◆ INPUT FOR THIS TASK
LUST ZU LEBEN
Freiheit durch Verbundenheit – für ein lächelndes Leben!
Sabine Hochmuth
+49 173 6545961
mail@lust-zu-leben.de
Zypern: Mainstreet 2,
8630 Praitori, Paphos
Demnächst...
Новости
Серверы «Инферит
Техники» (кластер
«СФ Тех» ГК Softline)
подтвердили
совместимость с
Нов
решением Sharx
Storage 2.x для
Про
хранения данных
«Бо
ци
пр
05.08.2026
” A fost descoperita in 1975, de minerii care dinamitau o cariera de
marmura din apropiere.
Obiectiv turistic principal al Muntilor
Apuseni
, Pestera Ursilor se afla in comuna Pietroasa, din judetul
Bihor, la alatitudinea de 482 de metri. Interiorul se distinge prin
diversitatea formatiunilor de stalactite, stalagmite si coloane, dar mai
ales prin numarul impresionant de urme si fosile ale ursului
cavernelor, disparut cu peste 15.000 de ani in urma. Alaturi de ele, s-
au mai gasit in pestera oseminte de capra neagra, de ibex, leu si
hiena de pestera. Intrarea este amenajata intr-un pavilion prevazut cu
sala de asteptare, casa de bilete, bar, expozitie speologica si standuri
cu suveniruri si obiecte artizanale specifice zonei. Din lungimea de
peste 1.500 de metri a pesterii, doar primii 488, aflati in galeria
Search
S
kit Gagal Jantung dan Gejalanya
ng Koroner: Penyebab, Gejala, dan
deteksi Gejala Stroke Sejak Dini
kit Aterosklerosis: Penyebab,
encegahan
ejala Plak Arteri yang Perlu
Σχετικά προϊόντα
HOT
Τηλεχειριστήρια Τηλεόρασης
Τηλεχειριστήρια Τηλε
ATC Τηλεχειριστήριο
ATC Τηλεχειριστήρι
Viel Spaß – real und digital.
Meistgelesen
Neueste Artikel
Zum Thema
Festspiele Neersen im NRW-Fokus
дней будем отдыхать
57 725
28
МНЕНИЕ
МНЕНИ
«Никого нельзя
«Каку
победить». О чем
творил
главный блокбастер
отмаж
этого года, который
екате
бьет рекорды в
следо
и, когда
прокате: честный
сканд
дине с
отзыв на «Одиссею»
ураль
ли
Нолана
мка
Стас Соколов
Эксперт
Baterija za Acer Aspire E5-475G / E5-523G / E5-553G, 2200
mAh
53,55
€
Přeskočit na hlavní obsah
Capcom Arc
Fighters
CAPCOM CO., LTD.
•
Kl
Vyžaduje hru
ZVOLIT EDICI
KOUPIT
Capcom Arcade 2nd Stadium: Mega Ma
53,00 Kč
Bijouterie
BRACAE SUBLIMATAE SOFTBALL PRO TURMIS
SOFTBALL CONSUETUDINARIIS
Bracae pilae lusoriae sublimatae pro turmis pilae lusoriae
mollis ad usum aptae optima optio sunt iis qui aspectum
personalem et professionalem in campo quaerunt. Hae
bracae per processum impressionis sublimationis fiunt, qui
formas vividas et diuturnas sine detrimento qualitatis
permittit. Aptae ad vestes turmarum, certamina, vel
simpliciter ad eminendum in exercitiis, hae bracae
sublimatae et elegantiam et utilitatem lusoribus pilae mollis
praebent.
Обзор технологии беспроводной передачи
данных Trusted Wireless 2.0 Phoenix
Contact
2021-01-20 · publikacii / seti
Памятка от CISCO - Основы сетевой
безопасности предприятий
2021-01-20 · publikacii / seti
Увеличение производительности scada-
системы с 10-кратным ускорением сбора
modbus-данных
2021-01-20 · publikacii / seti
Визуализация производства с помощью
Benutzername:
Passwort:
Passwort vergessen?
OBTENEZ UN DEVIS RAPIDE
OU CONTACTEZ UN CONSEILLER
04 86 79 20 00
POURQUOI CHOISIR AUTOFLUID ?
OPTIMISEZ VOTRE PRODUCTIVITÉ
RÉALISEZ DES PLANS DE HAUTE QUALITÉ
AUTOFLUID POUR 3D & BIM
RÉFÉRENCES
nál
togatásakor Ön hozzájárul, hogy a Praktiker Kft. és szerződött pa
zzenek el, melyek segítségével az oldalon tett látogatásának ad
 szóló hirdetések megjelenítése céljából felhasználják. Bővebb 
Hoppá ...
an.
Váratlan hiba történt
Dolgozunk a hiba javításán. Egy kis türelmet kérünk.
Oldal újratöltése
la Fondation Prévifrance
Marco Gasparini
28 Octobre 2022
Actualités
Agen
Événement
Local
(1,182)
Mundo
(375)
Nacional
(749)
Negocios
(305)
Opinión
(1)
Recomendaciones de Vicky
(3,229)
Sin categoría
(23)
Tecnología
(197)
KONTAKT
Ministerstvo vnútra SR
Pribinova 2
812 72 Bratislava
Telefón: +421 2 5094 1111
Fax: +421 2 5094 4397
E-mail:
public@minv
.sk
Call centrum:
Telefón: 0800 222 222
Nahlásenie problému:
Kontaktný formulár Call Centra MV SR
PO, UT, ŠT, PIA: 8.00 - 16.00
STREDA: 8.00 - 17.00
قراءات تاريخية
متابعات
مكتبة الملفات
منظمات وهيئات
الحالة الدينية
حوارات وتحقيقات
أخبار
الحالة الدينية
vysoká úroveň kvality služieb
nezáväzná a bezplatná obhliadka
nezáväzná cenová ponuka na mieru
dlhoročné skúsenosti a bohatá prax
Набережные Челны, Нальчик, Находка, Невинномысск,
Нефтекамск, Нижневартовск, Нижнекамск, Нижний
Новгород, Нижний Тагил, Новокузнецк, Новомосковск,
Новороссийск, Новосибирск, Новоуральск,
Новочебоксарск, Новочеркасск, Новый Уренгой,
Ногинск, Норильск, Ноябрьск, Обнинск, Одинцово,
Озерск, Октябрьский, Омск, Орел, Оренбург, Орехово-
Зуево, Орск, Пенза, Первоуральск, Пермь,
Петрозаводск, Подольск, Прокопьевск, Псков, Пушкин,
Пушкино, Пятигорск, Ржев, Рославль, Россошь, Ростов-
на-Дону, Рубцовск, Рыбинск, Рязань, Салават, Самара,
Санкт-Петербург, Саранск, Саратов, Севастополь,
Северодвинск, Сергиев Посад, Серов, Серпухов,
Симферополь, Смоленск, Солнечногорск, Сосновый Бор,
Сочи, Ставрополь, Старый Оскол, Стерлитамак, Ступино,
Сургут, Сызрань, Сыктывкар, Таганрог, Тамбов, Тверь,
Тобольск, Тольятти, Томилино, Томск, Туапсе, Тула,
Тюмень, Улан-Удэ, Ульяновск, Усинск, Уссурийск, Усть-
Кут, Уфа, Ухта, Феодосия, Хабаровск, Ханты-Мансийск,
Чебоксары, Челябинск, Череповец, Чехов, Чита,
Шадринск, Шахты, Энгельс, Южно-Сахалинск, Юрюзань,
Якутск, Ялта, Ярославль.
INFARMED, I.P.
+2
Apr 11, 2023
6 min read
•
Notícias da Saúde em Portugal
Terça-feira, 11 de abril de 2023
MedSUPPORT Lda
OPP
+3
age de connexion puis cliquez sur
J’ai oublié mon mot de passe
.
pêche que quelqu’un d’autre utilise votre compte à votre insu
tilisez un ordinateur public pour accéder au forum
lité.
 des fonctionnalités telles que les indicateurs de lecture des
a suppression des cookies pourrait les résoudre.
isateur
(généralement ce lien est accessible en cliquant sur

◆ TASK BRIEF
Restate all entries above verbatim.

◆ REPLY TO THE EXERCISE
LUST ZU LEBEN
Freiheit durch Verbundenheit – für ein lächelndes Leben!
Sabine Hochmuth
+49 173 6545961
mail@lust-zu-leben.de
Zypern: Mainstreet 2,
8630 Praitori, Paphos
Demnächst...
Новости
Серверы «Инферит
Техники» (кластер
«СФ Тех» ГК Softline)
подтвердили
совместимость с
Нов
решением Sharx
Storage 2.x для
Про
хранения данных
«Бо
ци
пр
05.08.2026
” A fost descoperita in 1975, de minerii care dinamitau o cariera de
marmura din apropiere.
Obiectiv turistic principal al Muntilor
Apuseni
, Pestera Ursilor se afla in comuna Pietroasa, din judetul
Bihor, la alatitudinea de 482 de metri. Interiorul se distinge prin
diversitatea formatiunilor de stalactite, stalagmite si coloane, dar mai
ales prin numarul impresionant de urme si fosile ale ursului
cavernelor, disparut cu peste 15.000 de ani in urma. Alaturi de ele, s-
au mai gasit in pestera oseminte de capra neagra, de ibex, leu si
hiena de pestera. Intrarea este amenajata intr-un pavilion prevazut cu
sala de asteptare, casa de bilete, bar, expozitie speologica si standuri
cu suveniruri si obiecte artizanale specifice zonei. Din lungimea de
peste 1.500 de metri a pesterii, doar primii 488, aflati in galeria
Search
S
kit Gagal Jantung dan Gejalanya
ng Koroner: Penyebab, Gejala, dan
deteksi Gejala Stroke Sejak Dini
kit Aterosklerosis: Penyebab,
encegahan
ejala Plak Arteri yang Perlu
Σχετικά προϊόντα
HOT
Τηλεχειριστήρια Τηλεόρασης
Τηλεχειριστήρια Τηλε
ATC Τηλεχειριστήριο
ATC Τηλεχειριστήρι
Viel Spaß – real und digital.
Meistgelesen
Neueste Artikel
Zum Thema
Festspiele Neersen im NRW-Fokus
дней будем отдыхать
57 725
28
МНЕНИЕ
МНЕНИ
«Никого нельзя
«Каку
победить». О чем
творил
главный блокбастер
отмаж
этого года, который
екате
бьет рекорды в
следо
и, когда
прокате: честный
сканд
дине с
отзыв на «Одиссею»
ураль
ли
Нолана
мка
Стас Соколов
Эксперт
Baterija za Acer Aspire E5-475G / E5-523G / E5-553G, 2200
mAh
53,55
€
Přeskočit na hlavní obsah
Capcom Arc
Fighters
CAPCOM CO., LTD.
•
Kl
Vyžaduje hru
ZVOLIT EDICI
KOUPIT
Capcom Arcade 2nd Stadium: Mega Ma
53,00 Kč
Bijouterie
BRACAE SUBLIMATAE SOFTBALL PRO TURMIS
SOFTBALL CONSUETUDINARIIS
Bracae pilae lusoriae sublimatae pro turmis pilae lusoriae
mollis ad usum aptae optima optio sunt iis qui aspectum
personalem et professionalem in campo quaerunt. Hae
bracae per processum impressionis sublimationis fiunt, qui
formas vividas et diuturnas sine detrimento qualitatis
permittit. Aptae ad vestes turmarum, certamina, vel
simpliciter ad eminendum in exercitiis, hae bracae
sublimatae et elegantiam et utilitatem lusoribus pilae mollis
praebent.
Обзор технологии беспроводной передачи
данных Trusted Wireless 2.0 Phoenix
Contact
2021-01-20 · publikacii / seti
Памятка от CISCO - Основы сетевой
безопасности предприятий
2021-01-20 · publikacii / seti
Увеличение производительности scada-
системы с 10-кратным ускорением сбора
modbus-данных
2021-01-20 · publikacii / seti
Визуализация производства с помощью
Benutzername:
Passwort:
Passwort vergessen?
OBTENEZ UN DEVIS RAPIDE
OU CONTACTEZ UN CONSEILLER
04 86 79 20 00
POURQUOI CHOISIR AUTOFLUID ?
OPTIMISEZ VOTRE PRODUCTIVITÉ
RÉALISEZ DES PLANS DE HAUTE QUALITÉ
AUTOFLUID POUR 3D & BIM
RÉFÉRENCES
nál
togatásakor Ön hozzájárul, hogy a Praktiker Kft. és szerződött pa
zzenek el, melyek segítségével az oldalon tett látogatásának ad
 szóló hirdetések megjelenítése céljából felhasználják. Bővebb 
Hoppá ...
an.
Váratlan hiba történt
Dolgozunk a hiba javításán. Egy kis türelmet kérünk.
Oldal újratöltése
la Fondation Prévifrance
Marco Gasparini
28 Octobre 2022
Actualités
Agen
Événement
Local
(1,182)
Mundo
(375)
Nacional
(749)
Negocios
(305)
Opinión
(1)
Recomendaciones de Vicky
(3,229)
Sin categoría
(23)
Tecnología
(197)
KONTAKT
Ministerstvo vnútra SR
Pribinova 2
812 72 Bratislava
Telefón: +421 2 5094 1111
Fax: +421 2 5094 4397
E-mail:
public@minv
.sk
Call centrum:
Telefón: 0800 222 222
Nahlásenie problému:
Kontaktný formulár Call Centra MV SR
PO, UT, ŠT, PIA: 8.00 - 16.00
STREDA: 8.00 - 17.00
قراءات تاريخية
متابعات
مكتبة الملفات
منظمات وهيئات
الحالة الدينية
حوارات وتحقيقات
أخبار
الحالة الدينية
vysoká úroveň kvality služieb
nezáväzná a bezplatná obhliadka
nezáväzná cenová ponuka na mieru
dlhoročné skúsenosti a bohatá prax
Набережные Челны, Нальчик, Находка, Невинномысск,
Нефтекамск, Нижневартовск, Нижнекамск, Нижний
Новгород, Нижний Тагил, Новокузнецк, Новомосковск,
Новороссийск, Новосибирск, Новоуральск,
Новочебоксарск, Новочеркасск, Новый Уренгой,
Ногинск, Норильск, Ноябрьск, Обнинск, Одинцово,
Озерск, Октябрьский, Омск, Орел, Оренбург, Орехово-
Зуево, Орск, Пенза, Первоуральск, Пермь,
Петрозаводск, Подольск, Прокопьевск, Псков, Пушкин,
Пушкино, Пятигорск, Ржев, Рославль, Россошь, Ростов-
на-Дону, Рубцовск, Рыбинск, Рязань, Салават, Самара,
Санкт-Петербург, Саранск, Саратов, Севастополь,
Северодвинск, Сергиев Посад, Серов, Серпухов,
Симферополь, Смоленск, Солнечногорск, Сосновый Бор,
Сочи, Ставрополь, Старый Оскол, Стерлитамак, Ступино,
Сургут, Сызрань, Сыктывкар, Таганрог, Тамбов, Тверь,
Тобольск, Тольятти, Томилино, Томск, Туапсе, Тула,
Тюмень, Улан-Удэ, Ульяновск, Усинск, Уссурийск, Усть-
Кут, Уфа, Ухта, Феодосия, Хабаровск, Ханты-Мансийск,
Чебоксары, Челябинск, Череповец, Чехов, Чита,
Шадринск, Шахты, Энгельс, Южно-Сахалинск, Юрюзань,
Якутск, Ялта, Ярославль.
INFARMED, I.P.
+2
Apr 11, 2023
6 min read
•
Notícias da Saúde em Portugal
Terça-feira, 11 de abril de 2023
MedSUPPORT Lda
OPP
+3
age de connexion puis cliquez sur
J’ai oublié mon mot de passe
.
pêche que quelqu’un d’autre utilise votre compte à votre insu
tilisez un ordinateur public pour accéder au forum
lité.
 des fonctionnalités telles que les indicateurs de lecture des
a suppression des cookies pourrait les résoudre.
isateur
(généralement ce lien est accessible en cliquant sur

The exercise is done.